> What to do
Everything from the line containing "igényeire szabva" through the last line of the material below is to be copied exactly, ends included.

> Data
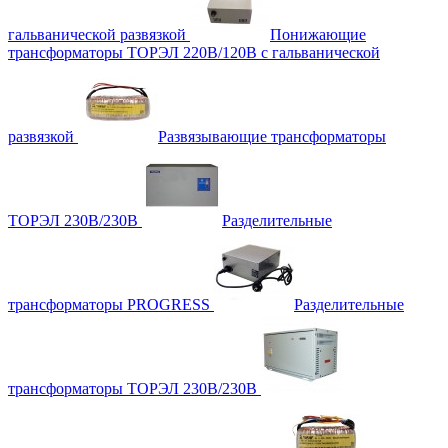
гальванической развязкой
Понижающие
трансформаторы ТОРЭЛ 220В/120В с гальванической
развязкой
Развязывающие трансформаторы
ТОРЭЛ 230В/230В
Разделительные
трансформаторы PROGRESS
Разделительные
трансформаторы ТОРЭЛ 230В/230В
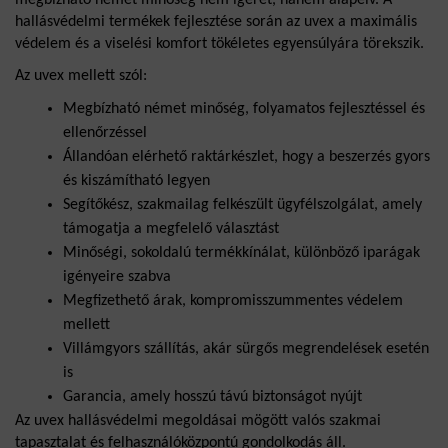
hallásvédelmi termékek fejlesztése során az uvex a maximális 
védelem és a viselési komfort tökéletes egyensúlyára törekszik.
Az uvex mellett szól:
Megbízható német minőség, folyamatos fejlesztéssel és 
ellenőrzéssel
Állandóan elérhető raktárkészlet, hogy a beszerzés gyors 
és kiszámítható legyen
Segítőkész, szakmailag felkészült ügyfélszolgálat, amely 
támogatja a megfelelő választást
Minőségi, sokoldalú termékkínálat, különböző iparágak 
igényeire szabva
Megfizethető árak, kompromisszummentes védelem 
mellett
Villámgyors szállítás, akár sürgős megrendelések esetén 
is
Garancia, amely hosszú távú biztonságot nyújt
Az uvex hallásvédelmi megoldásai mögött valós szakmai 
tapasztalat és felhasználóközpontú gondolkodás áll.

> Result for this task
igényeire szabva
Megfizethető árak, kompromisszummentes védelem 
mellett
Villámgyors szállítás, akár sürgős megrendelések esetén 
is
Garancia, amely hosszú távú biztonságot nyújt
Az uvex hallásvédelmi megoldásai mögött valós szakmai 
tapasztalat és felhasználóközpontú gondolkodás áll.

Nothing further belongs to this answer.